Finanzierung von Kindesschutzmaßnahmen

Eine Gemeinde bittet uns um Unterstützung bei der Rückforderung von Kosten einer Beistandschaft für ein minderjähriges Kind. Auf Anordnung der Kindes- und Erwachsenenschutzbehörde war für ein Kind eine Beistandschaft eingesetzt worden. Nach dessen Beendigung versucht die Gemeinde, die Kosten mindestens teilweise von den Eltern erhältlich zu machen.

Kindesschutzmaßnahmen wie insbe­sondere Beistand­schaften stellen Unterhaltskosten gemäss Art. 276 Abs. 1 ZGB dar (vgl. BGE 141 III 401, 403 E. 4.1). Nach Art. 276 Abs. 2 ZGB wird der Unterhalt durch Pflege und Erziehung oder, wenn das Kind nicht unter der Obhut der Eltern steht, durch Geldzahlung geleistet. Dabei tragen die Eltern den gebührenden Unterhalt je nach ihrer wirtschaftlichen Leistungsfähigkeit. Unter ihnen gilt Solidarität; ist ein Elternteil leis­tungsunfähig oder gestorben, muss der andere allein für den Unterhalt aufkommen.

Falls das Gemeinwesen anstelle der Eltern für den Unterhalt des Kindes aufkommt, geht der Anspruch nach Art. 289 Abs. 2 ZGB im Sinne einer sog. Legalzession auf das Gemeinwesen über. Das Gemein­wesen bevorschusst somit die Kosten und fordert sie anschliessend im Rahmen der zivilrechtlichen Unterhaltspflicht zurück. Das Gemeinwesen tritt dabei in die Rechte des Kindes gegenüber den Eltern ein; dazu gehört namentlich das Klagerecht des Kindes gegen Vater und Mutter oder gegen beide auf Unter­halts­leistung.

Die Legalzession ändert an der zivilrechtlichen Natur des Anspruchs nichts, auch dann nicht, wenn das Gemeinwesen seine Leistungen gestützt auf öffentliches kantonales Recht erbringt. Die Recht­sprechung verweist indes auf zwei Ausnahmen: Insoweit, als die von der Gemeinde erbrachten Leistungen – im Sinne einer Sozialhilfe – für die vollständige Deckung der Unterhaltskosten des Kindes erforderlich gewesen sein oder die Unterhaltspflicht der Eltern aus irgendwelchen Gründen überstiegen haben sollten, könnte ein gestützt auf Art. 293 ZGB vom kantonalen öffentlichen Recht begründeter Rückerstat­tungsanspruch in Betracht fallen.
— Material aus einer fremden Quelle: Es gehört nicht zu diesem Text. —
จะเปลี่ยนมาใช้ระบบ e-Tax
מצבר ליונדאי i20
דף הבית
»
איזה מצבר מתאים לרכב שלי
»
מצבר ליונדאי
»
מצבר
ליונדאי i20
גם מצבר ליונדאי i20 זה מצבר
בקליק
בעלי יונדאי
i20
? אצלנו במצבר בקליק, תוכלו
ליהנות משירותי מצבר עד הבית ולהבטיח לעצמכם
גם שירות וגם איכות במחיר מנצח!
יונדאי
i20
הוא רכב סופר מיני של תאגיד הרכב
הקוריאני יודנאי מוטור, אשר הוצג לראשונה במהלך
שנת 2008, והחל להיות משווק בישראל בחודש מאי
Entsprechend hält das Handbuch Soziales fest, dass die Kosten der Kindesschutzmassnahmen subsidiär, wenn die Kosten von den Eltern nicht oder nicht vollumfänglich getragen werden können, durch die Sozialhilfe zu übernehmen sind (vgl. Handbuch Soziales, Ziff. 15).

Sind die Voraussetzungen für eine Finanzierung übers Sozialrecht nicht erfüllt, steht der zivilrechtliche Weg mit Klage gegen die Eltern offen.

 

Zweistufige Methode bei Kinderunterhalt

Das Bundesgericht stellt mit Urteil 5A_311/2019 vom 11. November 2020 einheitliche Grundsätze für die Berechnung des gebührenden Kinderunterhalts auf, indem es fortan die Berechnung des Kinderunterhalts nach der sog. zweistufigen Methode anordnet. Das Oberste Gericht hält weiter fest, dass beide Elternteile grundsätzlich ein jeder nach seinen Kräften für den in Form von Pflege, Erziehung und Geld zu erbringenden Unterhalt sorgen (vgl. Art. 276 ZGB).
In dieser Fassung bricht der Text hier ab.